▼▼▼
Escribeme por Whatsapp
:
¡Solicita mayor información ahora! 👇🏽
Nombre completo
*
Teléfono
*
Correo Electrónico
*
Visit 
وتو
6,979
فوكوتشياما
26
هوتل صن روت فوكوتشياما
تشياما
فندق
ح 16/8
▲▲▲
▼▼▼
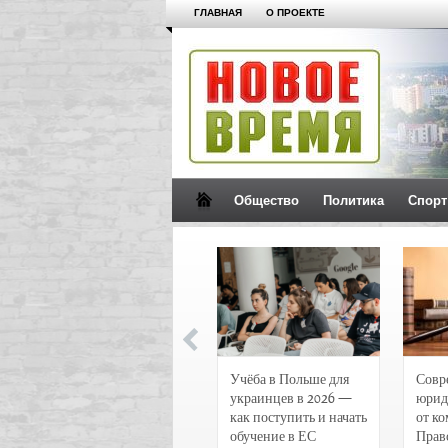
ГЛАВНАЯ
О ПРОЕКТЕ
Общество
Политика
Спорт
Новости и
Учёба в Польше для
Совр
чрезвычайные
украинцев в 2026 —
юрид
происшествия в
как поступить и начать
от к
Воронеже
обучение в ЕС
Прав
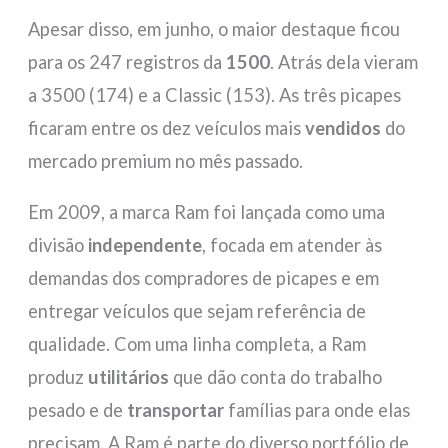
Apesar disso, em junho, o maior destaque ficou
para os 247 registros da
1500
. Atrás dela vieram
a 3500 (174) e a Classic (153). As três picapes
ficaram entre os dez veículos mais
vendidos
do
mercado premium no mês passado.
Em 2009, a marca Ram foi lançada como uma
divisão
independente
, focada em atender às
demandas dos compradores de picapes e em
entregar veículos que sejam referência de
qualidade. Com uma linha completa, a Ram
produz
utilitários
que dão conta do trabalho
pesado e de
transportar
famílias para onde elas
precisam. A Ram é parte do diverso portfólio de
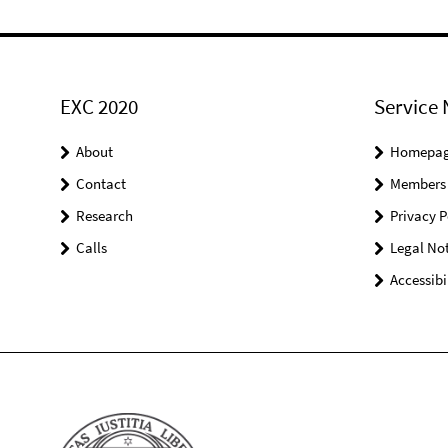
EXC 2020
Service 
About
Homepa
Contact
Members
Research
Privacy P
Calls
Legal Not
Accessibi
▲▲▲
▼▼▼
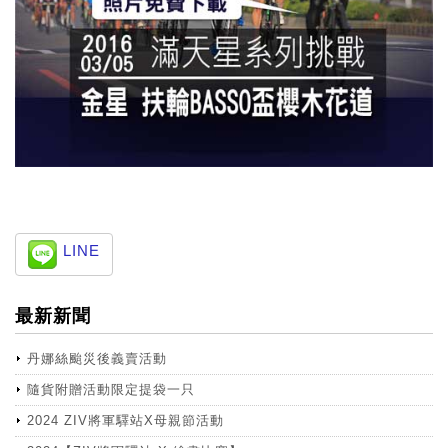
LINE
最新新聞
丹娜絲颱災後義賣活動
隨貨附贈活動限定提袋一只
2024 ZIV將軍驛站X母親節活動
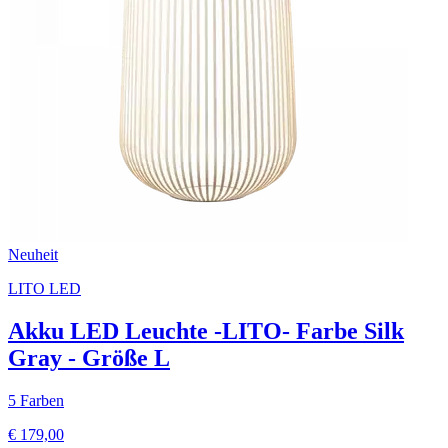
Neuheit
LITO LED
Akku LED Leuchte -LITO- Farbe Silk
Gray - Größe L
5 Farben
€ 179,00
▲▲▲
#### Task requirements:
Wherever the string "veículos" occurs in the listing, return the line it sits on.

#### Answer for this exercise:
ficaram entre os dez veículos mais
entregar veículos que sejam referência de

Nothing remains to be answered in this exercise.